Crackdown 3 Locked at 30 FPS on PC co-op mode

Were Crackdown 3’s cloud-powered physics downgraded?

If you’ve been following Crackdown 3 on it’s way up to launch, then you will have no doubt seen the impressive tech demos Microsoft once proudly displayed. They included skyscrapers crumbling, your weapon chipping tiny rocks away from walls, and pieces of debris that can be picked up and thrown individually. It was the game that displayed Microsoft’s touted cloud-powered physics, and it was meant to be the game that proved the Xbox could stand up to its biggest direct competitor. Well, it’s been a long time since then, and now, shortly after Crackdown 3‘s release, it’s fair to say the game has suffered a considerable downgrade.

If you haven’t been looking at reviews for Crackdown 3 but you saw the demonstrations from 2015, then you would be shocked to see a very different game. The campaign is bereft of any of the destruction physics that were publicized so heavily just a few years earlier. It’s a straight sequel to the original Crackdown, with nothing to really differentiate it other than some nicer graphics. If you were still waiting for the fully destructible and interactive environments that Xbox owners were promised years ago, you’ll be disappointed.

And what incredible demos they were, promising that separate buildings would have their physics calculated across multiple servers just because of the intense and detailed destruction each would undergo, synchronizing the action across multiple systems. The demos were impressive enough to convince pundits and fans alike that cloud-powered destruction could change the way game physics work. And Crackdown 3 is not that at all.

Cloud destruction

Crackdown 3 Xbox One shutdown bug error

But the destructive and impressive physics are still present in Crackdown 3, in some capacity, though this is still not the game that was shown to us years ago. In Crackdown 3‘s multiplayer mode, Wrecking Zone, players explore a different, vertical environment filled with towers and buildings, and can use a full suite of abilities to jump and dash through buildings, piercing entrances and exits with your body as you move through the world.

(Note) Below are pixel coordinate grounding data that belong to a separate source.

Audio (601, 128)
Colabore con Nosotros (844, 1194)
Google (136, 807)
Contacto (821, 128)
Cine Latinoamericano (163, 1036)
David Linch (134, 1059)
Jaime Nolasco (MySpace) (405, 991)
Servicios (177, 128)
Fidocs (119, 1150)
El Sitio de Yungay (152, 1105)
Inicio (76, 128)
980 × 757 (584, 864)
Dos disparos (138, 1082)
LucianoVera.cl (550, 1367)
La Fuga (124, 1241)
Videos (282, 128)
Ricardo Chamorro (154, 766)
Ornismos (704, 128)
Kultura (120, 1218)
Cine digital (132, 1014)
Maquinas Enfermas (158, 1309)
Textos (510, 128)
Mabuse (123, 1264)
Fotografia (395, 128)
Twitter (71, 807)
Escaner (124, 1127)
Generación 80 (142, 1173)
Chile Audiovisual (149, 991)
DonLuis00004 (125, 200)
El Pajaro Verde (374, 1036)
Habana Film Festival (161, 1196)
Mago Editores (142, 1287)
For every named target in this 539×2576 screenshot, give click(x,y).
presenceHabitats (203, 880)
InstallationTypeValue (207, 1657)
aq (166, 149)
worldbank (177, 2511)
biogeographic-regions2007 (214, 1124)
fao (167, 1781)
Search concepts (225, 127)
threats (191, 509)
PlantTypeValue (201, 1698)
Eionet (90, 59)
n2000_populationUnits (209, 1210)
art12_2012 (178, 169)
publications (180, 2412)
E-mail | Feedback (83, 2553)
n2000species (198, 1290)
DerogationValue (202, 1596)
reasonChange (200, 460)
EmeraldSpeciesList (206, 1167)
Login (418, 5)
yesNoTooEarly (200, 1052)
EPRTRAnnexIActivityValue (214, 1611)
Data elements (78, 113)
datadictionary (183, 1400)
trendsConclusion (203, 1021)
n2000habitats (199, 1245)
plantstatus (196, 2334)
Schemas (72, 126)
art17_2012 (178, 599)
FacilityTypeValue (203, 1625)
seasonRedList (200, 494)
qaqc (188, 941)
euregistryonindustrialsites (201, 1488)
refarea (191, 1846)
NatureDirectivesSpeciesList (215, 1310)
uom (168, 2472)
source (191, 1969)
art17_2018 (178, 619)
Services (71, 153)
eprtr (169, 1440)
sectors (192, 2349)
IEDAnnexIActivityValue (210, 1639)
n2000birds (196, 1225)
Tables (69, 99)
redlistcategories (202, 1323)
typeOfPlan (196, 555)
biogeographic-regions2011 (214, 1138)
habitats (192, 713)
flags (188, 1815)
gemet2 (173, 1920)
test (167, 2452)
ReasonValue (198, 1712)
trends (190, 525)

You get a tiny glimpse of the incredible vision the developers once held. It feels like a world that you can shape and mold to your will, making your own path through the environments by force, avoid bullets by jumping inside of a building, only for rockets to tear down the walls. In many ways, it’s a fascinating and unique multiplayer mode which will give players a decent amount of fun. But it’s only a glimpse, for this world has its many limits.

For starters, the pieces you can break away from buildings here are much larger. You won’t be making artwork by shooting tiny bullet holes into the buildings; they’ll just break apart into chunky angular pieces of geometry. Will you be picking these up and throwing them around? Not really, and it’s not beneficial to anyway compared to just shooting bullets.

But what’s worse is that all of these buildings have a central frame which is nearly indestructible. This means that while panels and walls fall away from the building and you punch holes into the floor to go through the building, they won’t fall and topple in the same impressive ways the early tech demos teased us with years ago.

Even the scale of physics destruction has been reduced. Whereas multiple massive buildings and sections of the whole city were shown in demos, here it’s just a few, plain buildings. The art style even changes drastically between the campaign and multiplayer, swapping the semi-realistic city for a Tron-like neon spectacle, presumably to make the graphics easier to process in the heat of battle. It makes for a unique multiplayer experience, but it feels like an extra mode the studio needed to include to prove that Crackdown 3‘s cloud-powered destruction wasn’t just a marketing lie.

Acid rain

Crackdown 3 Xbox One shutdown bug

What happened to Crackdown 3 that it needed such a downgrade? Well, after what developers had said about individual buildings needing their own servers to compute the damage, that might be where the problems started. It’d require an obscene server farm to compute everything necessary for thousands of players worldwide, each with multiple buildings in their games at any one time. The larger, less detailed, chunks of destruction seen in Crackdown 3: Wrecking Zone are likely much easier for Microsoft’s servers to handle.

Plus, ultimately, it doesn’t add enough to gameplay. Yes, it’s fun to make your own pathways with explosions, but it’s not changing the way you play. It’s a unique multiplayer experience, but it is broadly average when pitted against its contemporaries. If multiple games are vying for your time, Crackdown 3 likely isn’t going to keep you distracted for too long. Perhaps ways to control physics objects, like the Magnesis power in The Legend of Zelda: Breath of the Wild, would’ve given the physics more reason to exist in the game, but as it is, it’s superfluous, much like the rest of the game.

Crackdown 3 was also supposed to have four-player co-op but only has two player campaign co-op instead. Like the multiplayer downgrade, this isn’t necessarily a bad thing but it’s just another case of something being downsized for release. Multiple years and delays didn’t seem to make the game better and only masked its deeper issues that resulted in a title that had eyes bigger than its stomach. Between the underwhelming destruction technology that was only pushed into the multiplayer and the smaller co-op, Crackdown 3 was defined by its downgrades and wasn’t a good enough game to rise above them.